Semen Klyuchyk

Personal information
- Full name: Semen Leonidovych Klyuchyk
- Date of birth: 23 December 1997 (age 28)
- Place of birth: Zaporizhzhia, Ukraine
- Height: 1.92 m (6 ft 4 in)
- Position: Defender

Team information
- Current team: Rebel Kyiv
- Number: 6

Youth career
- 2010–2014: Metalurh Zaporizhzhia

Senior career*
- Years: Team / Apps / (Gls)
- 2014–2015: Metalurh Zaporizhzhia / 2 / (0)
- 2016: Chornomorets Odesa / 0 / (0)
- 2017–2018: Vorskla Poltava / 0 / (0)
- 2019–2021: Denhoff Denykhivka / 6 / (0)
- 2021–2022: AFSC Kyiv / 18 / (1)
- 2022–2023: Orlęta Radzyń Podlaski / 0 / (0)
- 2023: Dinaz Vyshhorod / 0 / (0)
- 2023: Nika Kyiv / 0 / (0)
- 2023–: Rebel Kyiv / 37 / (1)

= Semen Klyuchyk =

Ukrainian footballer

Semen Leonidovych Klyuchyk (Семен Леонідович Ключик; born 23 December 1997) is a Ukrainian professional footballer who plays as a defender for Rebel Kyiv.

==Career==
Klyuchyk is a product of FC Metalurh Zaporizhzhia youth team system. His first trainer was Dmytro Vysotskyi.

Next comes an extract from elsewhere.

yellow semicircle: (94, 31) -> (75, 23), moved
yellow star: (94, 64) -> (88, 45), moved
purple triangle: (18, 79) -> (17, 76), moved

He made his debut for Metalurh Zaporizhzhia in the Ukrainian Premier League in a match against FC Volyn Lutsk on 29 November 2015.

In September 2022, Klyuchyk signed a contract with Polish III liga side Orlęta Radzyń Podlaski, however as of April 2023, he has not yet been able to leave Ukraine in order to join the team.